▶ **What the exercise asks**
Give again, word for word, each line of the data from the first through the one containing "after broad-scale aggregation.". Pictures stay out.

Source material START

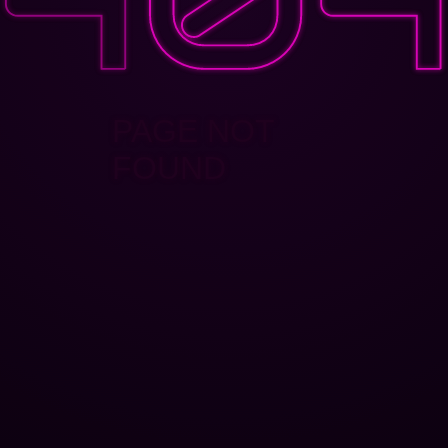
PAGE NOT
FOUND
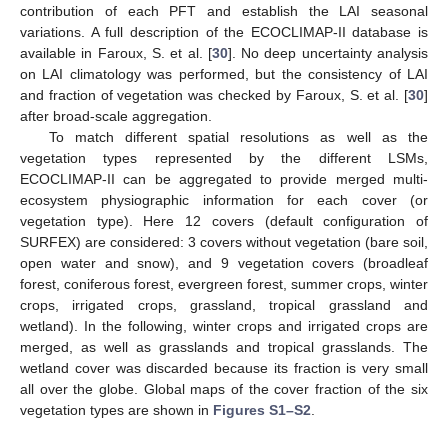
contribution of each PFT and establish the LAI seasonal
variations. A full description of the ECOCLIMAP-II database is
available in Faroux, S. et al. [
30
]. No deep uncertainty analysis
on LAI climatology was performed, but the consistency of LAI
and fraction of vegetation was checked by Faroux, S. et al. [
30
]
after broad-scale aggregation.
To match different spatial resolutions as well as the
vegetation types represented by the different LSMs,
ECOCLIMAP-II can be aggregated to provide merged multi-
ecosystem physiographic information for each cover (or
vegetation type). Here 12 covers (default configuration of
SURFEX) are considered: 3 covers without vegetation (bare soil,
open water and snow), and 9 vegetation covers (broadleaf
forest, coniferous forest, evergreen forest, summer crops, winter
crops, irrigated crops, grassland, tropical grassland and
wetland). In the following, winter crops and irrigated crops are
merged, as well as grasslands and tropical grasslands. The
wetland cover was discarded because its fraction is very small
all over the globe. Global maps of the cover fraction of the six
vegetation types are shown in
Figures S1–S2
.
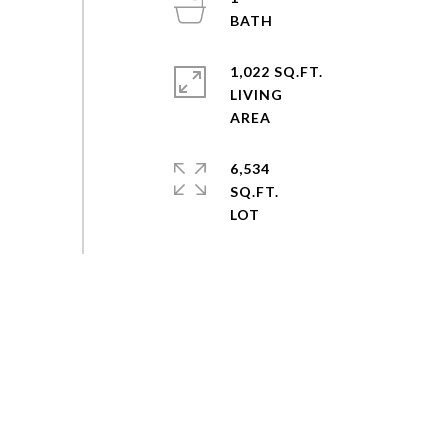
1,022 SQ.FT.
LIVING
6,534
SQ.FT.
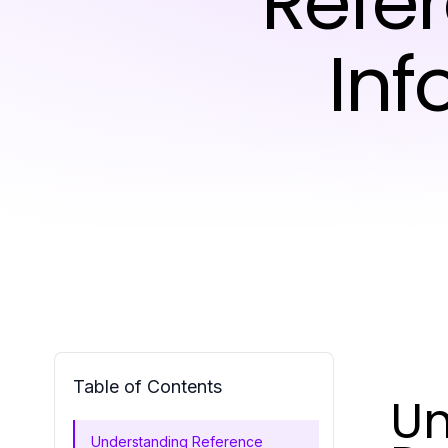
Refer
Inf
Table of Contents
Un
Understanding Reference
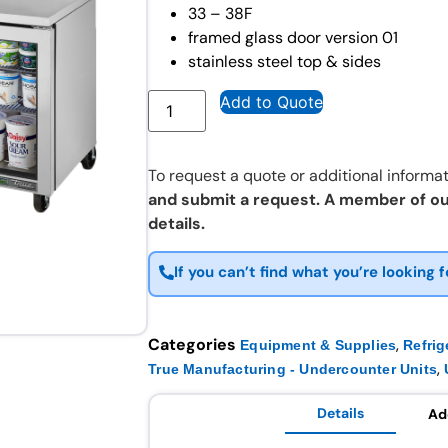
33 – 38F
framed glass door version 01
stainless steel top & sides
Add to Quote
To request a quote or additional informat
and submit a request. A member of ou
details.
If you can’t find what you’re looking f
Categories
,
Equipment & Supplies
Refrig
,
True Manufacturing - Undercounter Units
Details
Ad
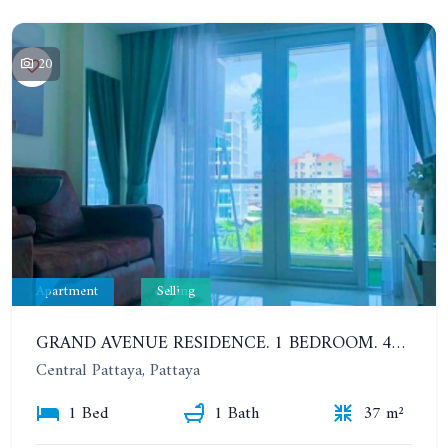
20
Apartment
Selling
GRAND AVENUE RESIDENCE. 1 BEDROOM. 4ST FLOOR. 500 METERS FROM THE BEACH
Central Pattaya, Pattaya
1 Bed
1 Bath
37 m²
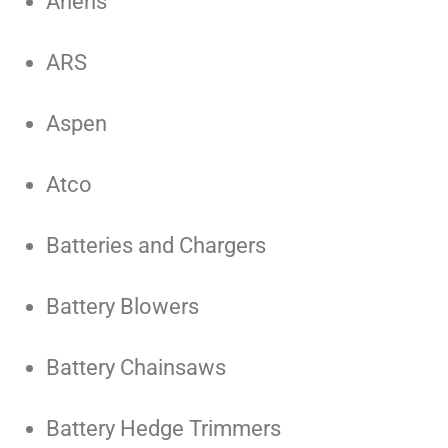
Ariens
ARS
Aspen
Atco
Batteries and Chargers
Battery Blowers
Battery Chainsaws
Battery Hedge Trimmers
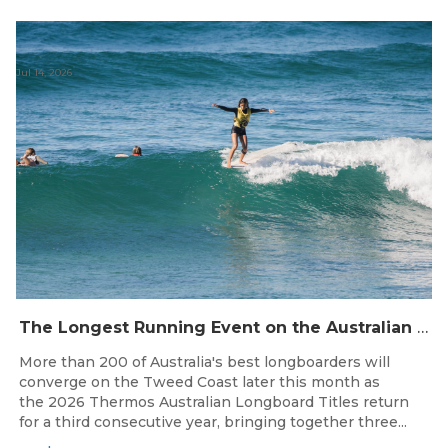
Jul 14, 2026
The Longest Running Event on the Australian Surfing Calendar Returns!
More than 200 of Australia's best longboarders will
converge on the Tweed Coast later this month as
the 2026 Thermos Australian Longboard Titles return
for a third consecutive year, bringing together three...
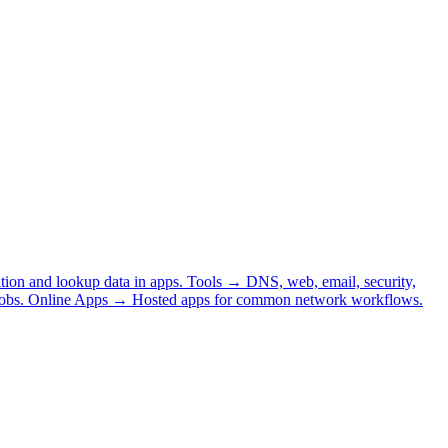
tion and lookup data in apps.
Tools
→
DNS, web, email, security,
obs.
Online Apps
→
Hosted apps for common network workflows.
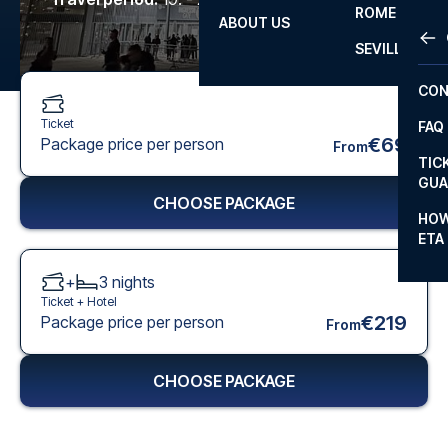
ROME
ABOUT US
OTH
LA L
SEVILLA
CHA
CON
CHA
Ticket
FAQ
PRI
€69
Package price per person
From
TIC
EUR
GUA
CHOOSE PACKAGE
CAR
HOW
ETA
CON
+
3
nights
Ticket +
Hotel
€219
Package price per person
From
CHOOSE PACKAGE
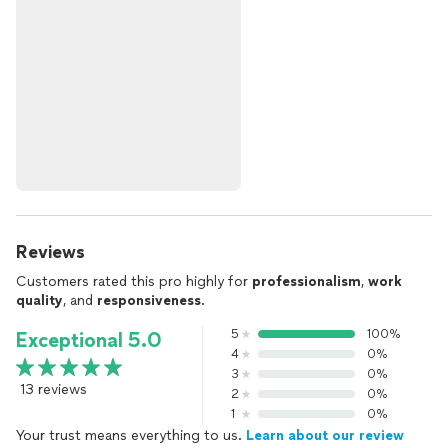
Reviews
Customers rated this pro highly for
professionalism
,
work
quality
, and
responsiveness
.
5
100%
Exceptional 5.0
4
0%
3
0%
13 reviews
2
0%
1
0%
Your trust means everything to us.
Learn about our review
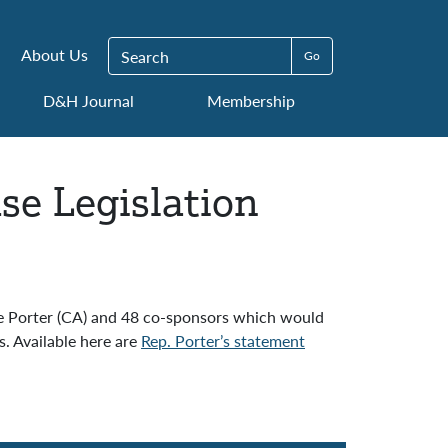
Search for:
About Us
D&H Journal
Membership
se Legislation
ie Porter (CA) and 48 co-sponsors which would
. Available here are
Rep. Porter’s statement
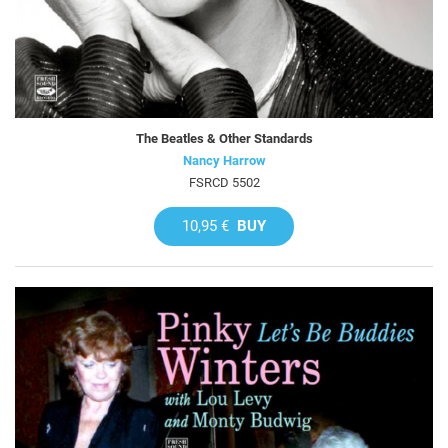
The Beatles & Other Standards
Nancy Harrow
FSRCD 5502
10,95 €
BUY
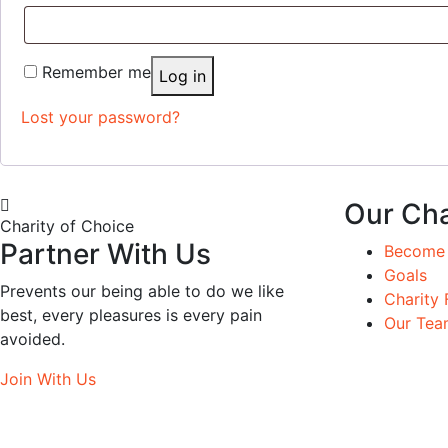
Remember me
Log in
Lost your password?
Our Cha
Charity of Choice
Partner With Us
Become 
Goals
Prevents our being able to do we like
Charity 
best, every pleasures is every pain
Our Tea
avoided.
Join With Us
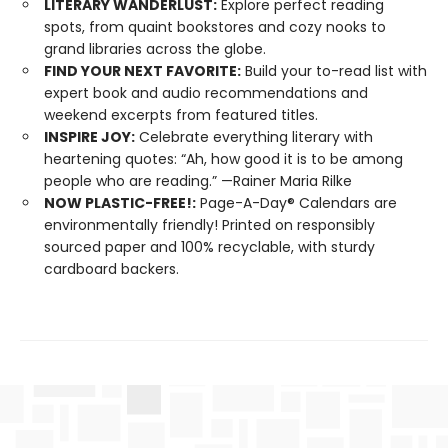
LITERARY WANDERLUST:
Explore perfect reading
spots, from quaint bookstores and cozy nooks to
grand libraries across the globe.
FIND YOUR NEXT FAVORITE:
Build your to-read list with
expert book and audio recommendations and
weekend excerpts from featured titles.
INSPIRE JOY:
Celebrate everything literary with
heartening quotes: “Ah, how good it is to be among
people who are reading.” —Rainer Maria Rilke
NOW PLASTIC-FREE!:
Page-A-Day® Calendars are
environmentally friendly! Printed on responsibly
sourced paper and 100% recyclable, with sturdy
cardboard backers.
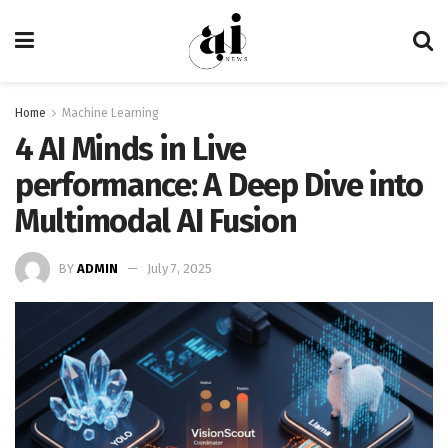
Home
Machine Learning
4 AI Minds in Live
performance: A Deep Dive into
Multimodal AI Fusion
BY
ADMIN
July 7, 2025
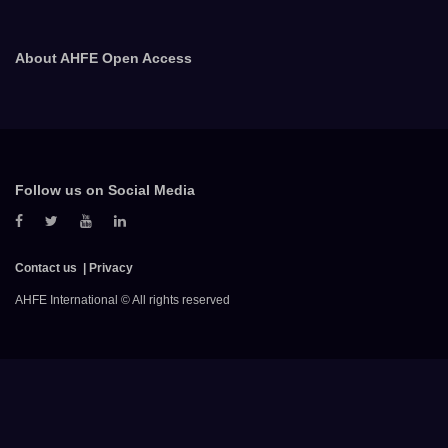
About AHFE Open Access
Follow us on Social Media
Contact us
Privacy
AHFE International © All rights reserved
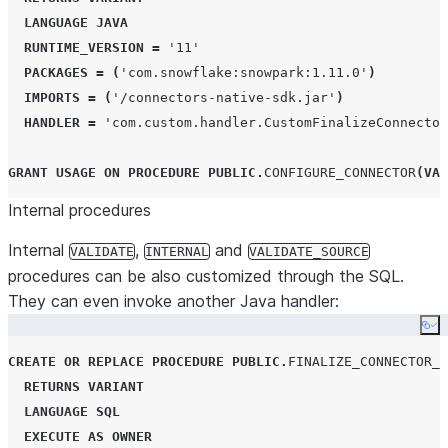
LANGUAGE
JAVA
RUNTIME_VERSION
=
'
11
'
PACKAGES
=
(
'
com.snowflake:snowpark:1.11.0
'
)
IMPORTS
=
(
'
/connectors-native-sdk.jar
'
)
HANDLER
=
'
com.custom.handler.CustomFinalizeConnector
GRANT
USAGE
ON
PROCEDURE
PUBLIC
.
CONFIGURE_CONNECTOR
(
VAR
Internal procedures
Internal
,
and
VALIDATE
INTERNAL
VALIDATE_SOURCE
procedures can be also customized through the SQL.
They can even invoke another Java handler:
Co
CREATE OR REPLACE
PROCEDURE
PUBLIC
.
FINALIZE_CONNECTOR_C
RETURNS
VARIANT
LANGUAGE
SQL
EXECUTE
AS
OWNER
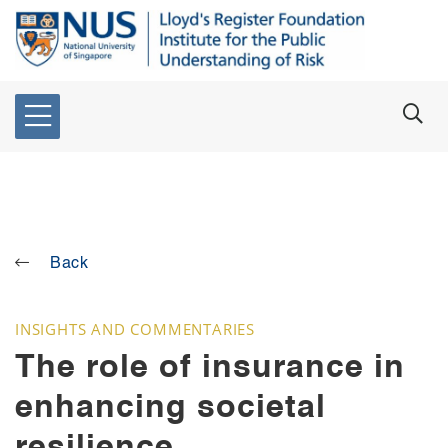
Back
INSIGHTS AND COMMENTARIES
The role of insurance in
enhancing societal
resilience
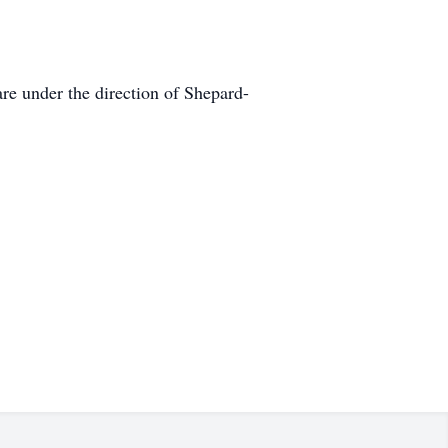
e under the direction of Shepard-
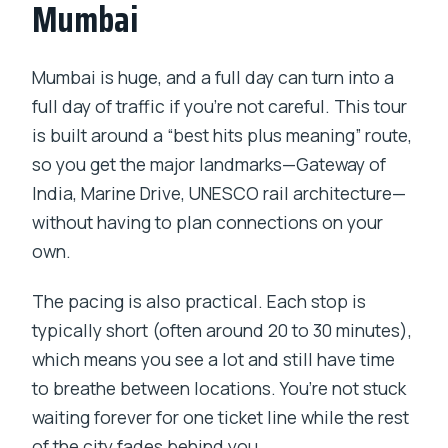
Mumbai
sightseeing tour?
Is hotel pickup and drop-off included?
Mumbai is huge, and a full day can turn into a
What language is the guide?
full day of traffic if you’re not careful. This tour
is built around a “best hits plus meaning” route,
Are entrance fees included?
so you get the major landmarks—Gateway of
Is lunch included in the price?
India, Marine Drive, UNESCO rail architecture—
What is the maximum group size?
without having to plan connections on your
own.
What is the minimum age for this tour?
The pacing is also practical. Each stop is
typically short (often around 20 to 30 minutes),
which means you see a lot and still have time
to breathe between locations. You’re not stuck
waiting forever for one ticket line while the rest
of the city fades behind you.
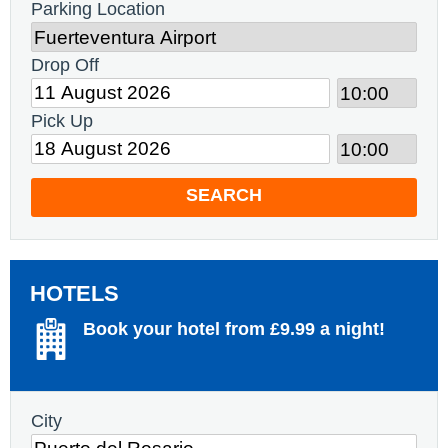
Parking Location
Drop Off
Pick Up
SEARCH
HOTELS
Book your hotel from £9.99 a night!
City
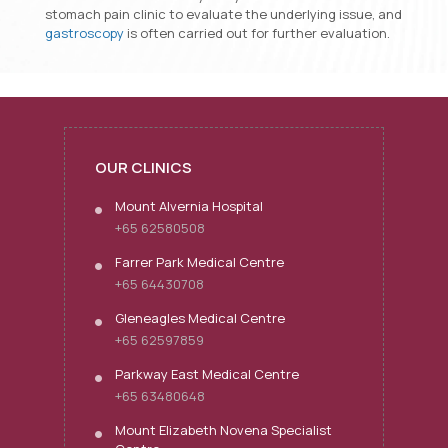
stomach pain clinic to evaluate the underlying issue, and
gastroscopy
is often carried out for further evaluation.
OUR CLINICS
Mount Alvernia Hospital
+65 62580508
Farrer Park Medical Centre
+65 64430708
Gleneagles Medical Centre
+65 62597859
Parkway East Medical Centre
+65 63480648
Mount Elizabeth Novena Specialist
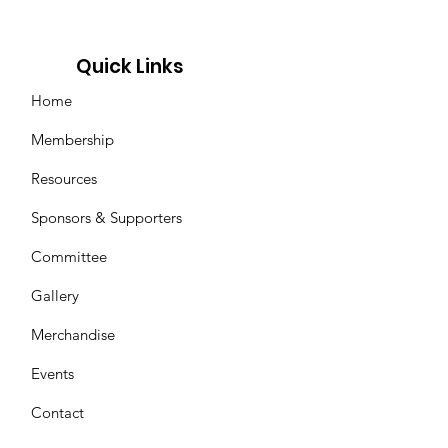
Quick Links
Home
Membership
Resources
Sponsors & Supporters
Committee
Gallery
Merchandise
Events
Contact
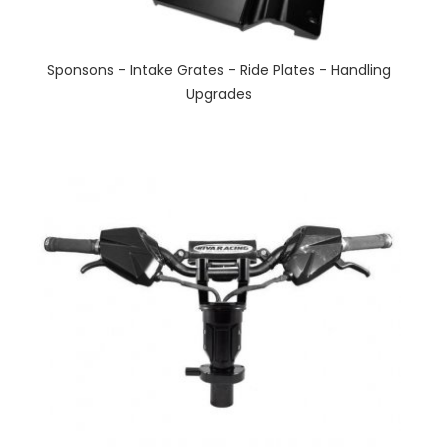
Sponsons - Intake Grates - Ride Plates - Handling
Upgrades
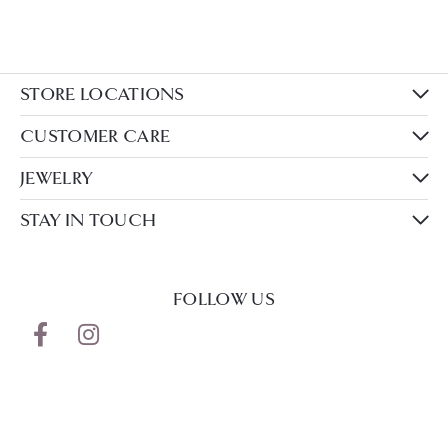
STORE LOCATIONS
CUSTOMER CARE
JEWELRY
STAY IN TOUCH
FOLLOW US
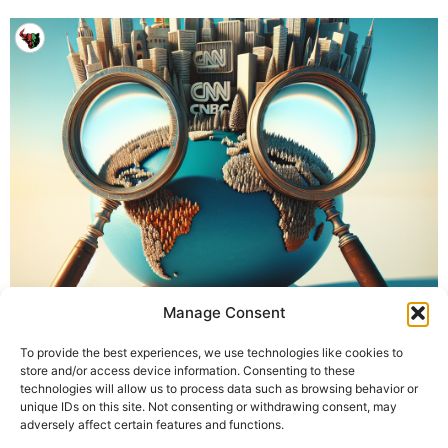
Manage Consent
To provide the best experiences, we use technologies like cookies to
store and/or access device information. Consenting to these
technologies will allow us to process data such as browsing behavior or
unique IDs on this site. Not consenting or withdrawing consent, may
adversely affect certain features and functions.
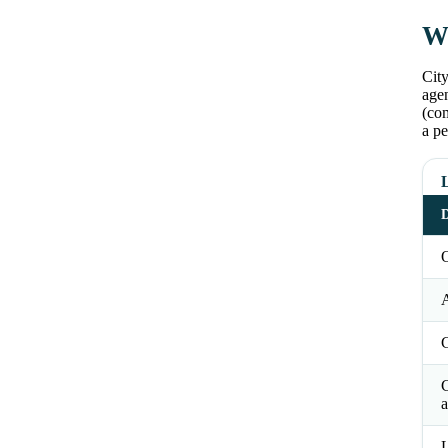
Wh
City
agen
(co
a pe
L
D
O
a
L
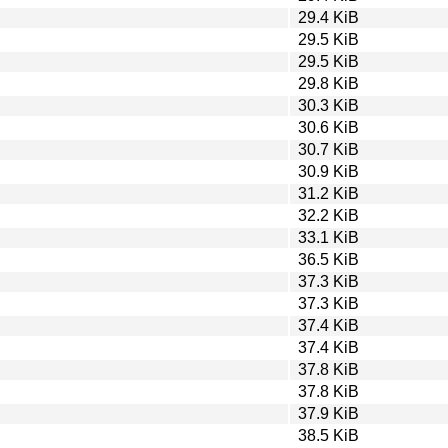
29.4 KiB
29.5 KiB
29.5 KiB
29.8 KiB
30.3 KiB
30.6 KiB
30.7 KiB
30.9 KiB
31.2 KiB
32.2 KiB
33.1 KiB
36.5 KiB
37.3 KiB
37.3 KiB
37.4 KiB
37.4 KiB
37.8 KiB
37.8 KiB
37.9 KiB
38.5 KiB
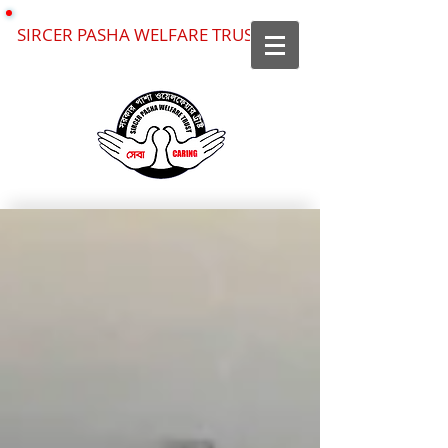
SIRCER PASHA WELFARE TRUST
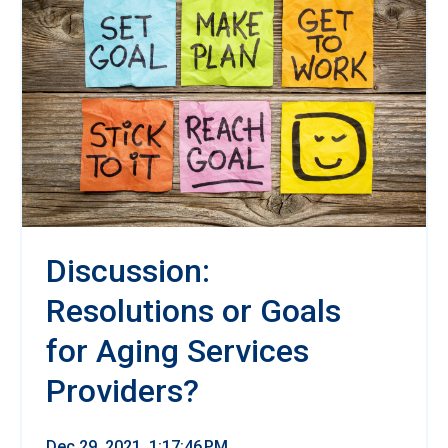
Discussion:
Resolutions or Goals
for Aging Services
Providers?
Dec 29, 2021, 1:17:46 PM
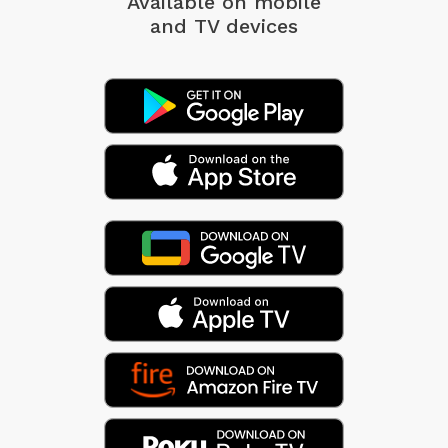
Available on mobile
and TV devices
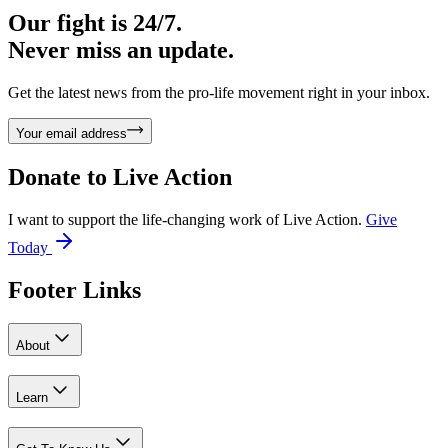
Our fight is 24/7.
Never miss an update.
Get the latest news from the pro-life movement right in your inbox.
Your email address
Donate to
Live Action
I want to support the life-changing work of Live Action.
Give
Today
Footer Links
About
Learn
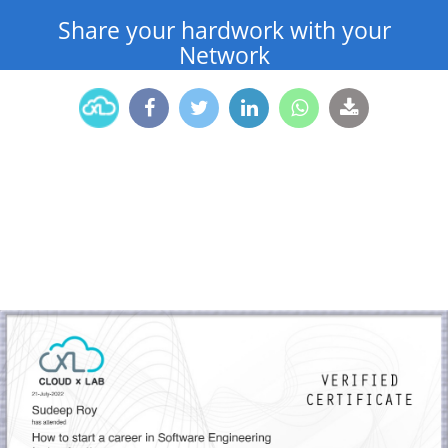
Share your hardwork with your
Network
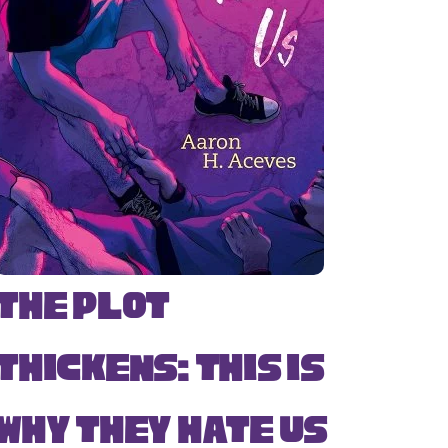
The Plot
Thickens: This Is
Why They Hate Us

Source material END

▶ **Answer below**
PAGE NOT
FOUND
contribution of each PFT and establish the LAI seasonal
variations. A full description of the ECOCLIMAP-II database is
available in Faroux, S. et al. [
30
]. No deep uncertainty analysis
on LAI climatology was performed, but the consistency of LAI
and fraction of vegetation was checked by Faroux, S. et al. [
30
]
after broad-scale aggregation.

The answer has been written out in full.